Pechino mette al bando le aziende di profit tutoring e il settore education (100 miliardi) si inabissa. Gaotu ha chiuso a 3,51 dollari dai 149,05 del 27 gennaio. Ed era nel portfolio long di Archegos
Occupato com’era a seguire la storica visita di Xi Jinping in Tibet, il mondo dell’informazione si è scordato di ragguagliare il pianeta su altro accaduto in Cina nelle ultime 36 ore. A partire da questo grafico,
Fonte: Bloomberg
il quale contestualizza il crollo dei titoli azionari del comparto tech educational cinese seguito all’indiscrezione in base alla quale Pechino sarebbe stata intenzionata a operare un giro di vite su tutte le aziende di profit tutoring. Chiunque generi profitti, raccolga capitale o si quoti in Borsa è bandito dal sistema educativo.
Un settore da 100 miliardi di dollari affondato solo da un’indiscrezione. Il problema, però, è che alle parole il Dragone ha fatto seguire i fatti. A tempo di record. Quanto annunciato come rumors, infatti, è stato confermato oggi. L’education tech sector cinese è stato ufficialmente messo alla porta. Con un preavviso minimo ma in grado di fare danni incalcolabili. E, soprattutto, inviare un messaggio in codice raggelante agli Usa e al mondo.
Questo grafico
Fonte: Bloomberg
mostra infatti la parabola degna di Enron vissuta dal leader del settore, Gaotu Techedu (ex GSX), passata dai 149,05 dollari di valutazione del 27 gennaio scorso ai 3,52 dollari della chiusura di ieri, 23 luglio. Un rotondo -63,26% intraday. L’uomo della strada, a questo punto, si chiederà quale sia la notizia tanto allarmante, ancorché alla luce di un tracollo simile, nessun media abbia sentito il bisogno di darne conto. Questa schermata
Fonte: Bloomberg
parla chiaro e avvicina in maniera drammatica l’orizzonte geografico di interesse: Gaotu (GSX) era infatti nella lista long di Archegos, il fondo che ha imposto perdite miliardarie a Credit Suisse e Nomura, dopo che le banche che operavano da prime brokerage hanno attivato una margin call sull’esposizione, scaricando miliardi di titoli in portfolio al fondo.

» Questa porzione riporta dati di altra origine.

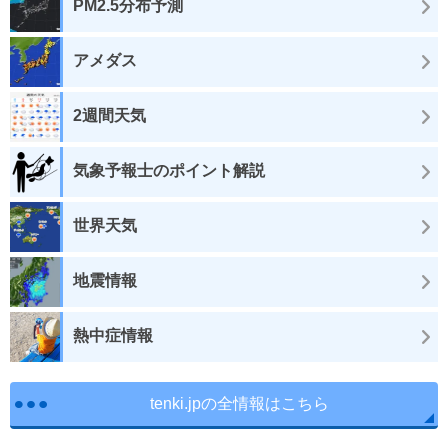
PM2.5分布予測
アメダス
2週間天気
気象予報士のポイント解説
世界天気
地震情報
熱中症情報
tenki.jpの全情報はこちら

Se lo scorso marzo la creatura di Bill Hwang non fosse andata zampe all’aria e il suo gioco delle tre carte sul leverage fosse proseguito solo per qualche altro mese, oggi Credit Suisse sarebbe nel pieno di un weekend in stile 13-14 settembre 2008. Ovvero, un fine settimana all’insegna del brivido da Lehman Brothers. Tutto ipotetico, ovviamente. E per fortuna. Ma al netto del fatto che il 2021 sia cominciato decisamente sotto una cattiva stella per il colosso elvetico, resta un fatto: Archegos ha potuto portare avanti i suoi giochi delle tre carte per trimestri, prima del redde rationem. Pechino ha dimostrato di poter generare una potenziale Lehman Brothers a tavolino in due giorni, solo volendolo.
E questi ultimi due grafici
Fonte: FactSet/Bloomberg
Fonte: Bloomberg
mettono la questione in prospettiva: dopo aver bruciato un trilione di market cap del suo settore tech in soli cinque mesi, a colpi di restrizioni, regolamentazioni e inchieste a partire dalla mancata Ipo di Ant Group, oggi la Cina ha appena alzato ulteriormente la posta in palio nell’immaginaria partita con gli Usa su chi comanda la giostra. I 100 miliardi di wipe-out del settore education tech andranno a pesare ulteriormente sul bagno di sangue che sta già patendo il Golden Dragon Index del Nasdaq, la particolare sezione del circo azionario tecnologico in cui ci si cimenta con la nobile arte di cavalcare unicorni con gli occhi a mandorla. Senza tenere le briglie.
Ora, però, la festa pare finita. Prima il giro di vite regolatorio, poi il divieto di quotazione negli Usa per aziende ritenute strategiche, ora il bando di quelle di tutoring dal sistema educativo, in caso mantengano il profilo profit. Giorno dopo giorno, silenziosamente, la Cina sta colpendo gli investitori statunitensi con nazionalizzazioni de facto dei comparti strategici o sabotaggi volontari degli indici. Pechino sta alzando la posta in maniera esponenziale. Washington, prima o poi, dovrà rispondere.
E in prospettiva, sorge una domanda: sarà stato un caso che Goldman Sachs e JP Morgan, primary dealers del Tesoro Usa, abbiano attivato la margin call a fine marzo, scaricando le perdite si due soggetti non statunitensi come Credit Suisse e Nomura? Qualcun altro, quindi, rischia di fare ancora la fine del proverbiale vaso di coccio tra vasi di ferro nel più che probabile proseguo della tech-equity war sino-americana?